Le livre de Rémi Delieutraz prend sa place dans la nuit du 17 au 18 avril 1521. Sous forme de pièce de théâtre, il met en scène Charles Quint et Luther, dans un face-à-face où se confrontent leurs certitudes, leurs angoisses et leurs aspirations : l’un veut à tout prix préserver son héritage, réformer l’Église certes mais la conserver, l’autre veut faire jaillir la Vérité dont il se croit dépositaire, en vue du salut des âmes.
Deux mondes irréconciliables s’opposent dans cette nuit où Charles Quint tente désespérément d’arriver à un compromis où le temporel se heurte au spirituel, mais c’est faire fi des liens inextricables qui unissent ces deux notions quand elles s’incarnent si étroitement dans un monde avant tout politique. Luther reproche à Charles Quint son immobilisme, ses compromissions, ses tentatives pour conserver un Empire et une Église qu’il juge corrompus.
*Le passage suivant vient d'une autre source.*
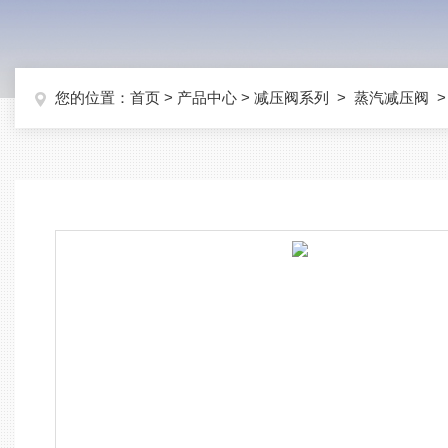
您的位置：
首页
>
产品中心
>
减压阀系列
>
蒸汽减压阀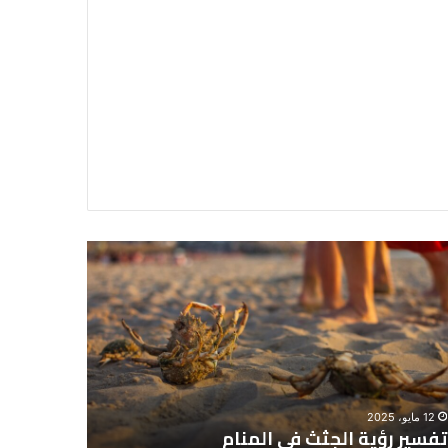
سير
تفسير
ية
حلم
جثث
اني
حارس
منام
شخصي
12 مايو، 2025
8 يونيو، 2025
تفسير رؤية الجثث في المنام
تفسير حل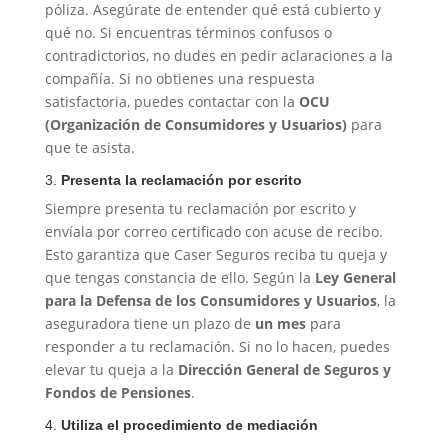
póliza. Asegúrate de entender qué está cubierto y
qué no. Si encuentras términos confusos o
contradictorios, no dudes en pedir aclaraciones a la
compañía. Si no obtienes una respuesta
satisfactoria, puedes contactar con la
OCU
(Organización de Consumidores y Usuarios)
para
que te asista.
3.
Presenta la reclamación por escrito
Siempre presenta tu reclamación por escrito y
envíala por correo certificado con acuse de recibo.
Esto garantiza que Caser Seguros reciba tu queja y
que tengas constancia de ello. Según la
Ley General
para la Defensa de los Consumidores y Usuarios
, la
aseguradora tiene un plazo de
un mes
para
responder a tu reclamación. Si no lo hacen, puedes
elevar tu queja a la
Dirección General de Seguros y
Fondos de Pensiones
.
4.
Utiliza el procedimiento de mediación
Charles Quint se voit comme gardien et protecteur d’un héritage qu’il a reçu, il veut composer, il devine les désastres qui découleront du radicalisme des réformés, il reproche à Luther d’avancer sans penser aux conséquences.
Martin Luther ne cédera pas : « Je ne puis ni ne veux rien rétracter, car il n’est ni sûr ni salutaire d’agir contre sa conscience ». La rupture avec Rome est consommée.
La forme théâtrale, choisie par Rémi Delieutraz, qui impose une narration épurée, limitée aux seuls dialogues, et la mise en scène de ces deux personnages font ressortir toute la gravité de l’instant. Tout semble se jouer dans ces quelques minutes où le temps est comme suspendu. Le lecteur averti connaît la chute, mais aimerait croire malgré tout que l’histoire aurait pu s’inverser.
Le talent de l’auteur est là : avoir pu nous communiquer en quelques lignes l’intensité de ces moments officieux qui révèlent les tourments secrets de ceux qui portent le monde dans leurs mains.